In today's competitive software markets it is of utmost interest to have winning products. The success of any software product depends on skill-full and competent product management. Software product management includes product requirements, release definition, product release lifecycles, creating an effective multifunctional product introduction team and - above all - assuring a winning business case. Indeed software product management is complex: there are many stakeholders, many responsibilities and no formalized education or body of (scientific) knowledge. This workshop aims at increasing the body of knowledge for this specific area of requirements engineering by providing a forum to exchange ideas and publish results. It will build and shape the community of leading practitioners and research experts. Given the relevance of product management in IT and software companies, and the rather unexplored scientific contribution in this field, the workshop will deliver a state-of-the-art overview of the available scientific and practical knowledge on software product management, as well as an overview of areas within software product management for further research. Specific topics of interest include product software requirements management, release definition, roadmapping, product families, product line management, portfolio management, product lifecycle management, product strategy definition, and more.

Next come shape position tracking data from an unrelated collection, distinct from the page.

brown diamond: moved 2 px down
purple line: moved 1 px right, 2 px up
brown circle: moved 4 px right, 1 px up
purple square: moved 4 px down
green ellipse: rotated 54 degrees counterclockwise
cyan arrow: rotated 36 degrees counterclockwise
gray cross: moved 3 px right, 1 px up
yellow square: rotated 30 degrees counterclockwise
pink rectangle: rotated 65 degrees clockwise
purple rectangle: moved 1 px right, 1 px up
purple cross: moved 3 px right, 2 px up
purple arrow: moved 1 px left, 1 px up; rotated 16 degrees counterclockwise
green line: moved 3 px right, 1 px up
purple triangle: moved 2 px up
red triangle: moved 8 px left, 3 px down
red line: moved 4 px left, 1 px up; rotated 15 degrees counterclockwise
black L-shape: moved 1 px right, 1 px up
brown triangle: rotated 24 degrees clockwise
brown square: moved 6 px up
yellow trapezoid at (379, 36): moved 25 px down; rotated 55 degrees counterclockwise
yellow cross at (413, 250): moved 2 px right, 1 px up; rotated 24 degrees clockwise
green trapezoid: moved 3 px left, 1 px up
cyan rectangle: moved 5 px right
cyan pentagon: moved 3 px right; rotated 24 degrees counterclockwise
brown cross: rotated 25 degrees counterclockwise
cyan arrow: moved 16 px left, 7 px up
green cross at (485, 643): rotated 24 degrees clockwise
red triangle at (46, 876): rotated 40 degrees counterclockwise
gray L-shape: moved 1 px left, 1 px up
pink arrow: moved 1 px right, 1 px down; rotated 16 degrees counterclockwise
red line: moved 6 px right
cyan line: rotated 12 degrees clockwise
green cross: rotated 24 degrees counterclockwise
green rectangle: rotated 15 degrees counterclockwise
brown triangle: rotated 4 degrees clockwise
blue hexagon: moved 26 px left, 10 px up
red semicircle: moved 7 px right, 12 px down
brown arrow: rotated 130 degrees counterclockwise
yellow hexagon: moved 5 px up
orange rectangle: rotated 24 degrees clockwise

Download workshop proceedings (password required)

Workshop homepage


W7   SOCCER'06 – Service-Oriented Computing: Consequences for Engineering Requirements
Tuesday, September 12, 2006

Workshop Organizers
Luciano Baresi, Politecnico di Milano, Italy
Xavier Franch, Universitat Politècnica de Catalunya, Spain
Neil Maiden, City University London, UK

SOCCER'2006 is seeking significant and high-quality contributions in all topics related to requirements engineering for service-oriented software, with the goal of letting participants gain insights into the current state of the art and future challenges, create synergies through integration, and foster cross-cooperation. The main result will be the continued development of a research agenda to guide and support researchers working at the intersection of requirements engineering and service-centric computing.
Service-oriented computing is an increasingly popular means to integrate highly heterogeneous systems. Web services are the natural evolution of conventional middleware technologies to support web-based and enterprise-level integration, but the paradigm can also serve as basis for other classes of systems. To realize a service-oriented architecture we need techniques to identify and specify requirements on services in a machine-interpretable way. SOCCER'2006 seeks to bring together communities that work on requirements and service-oriented applications to meet together and share their knowledge to set appropriate theoretical foundations, define special-purpose methodologies for requirements elicitation, and develop supporting technology.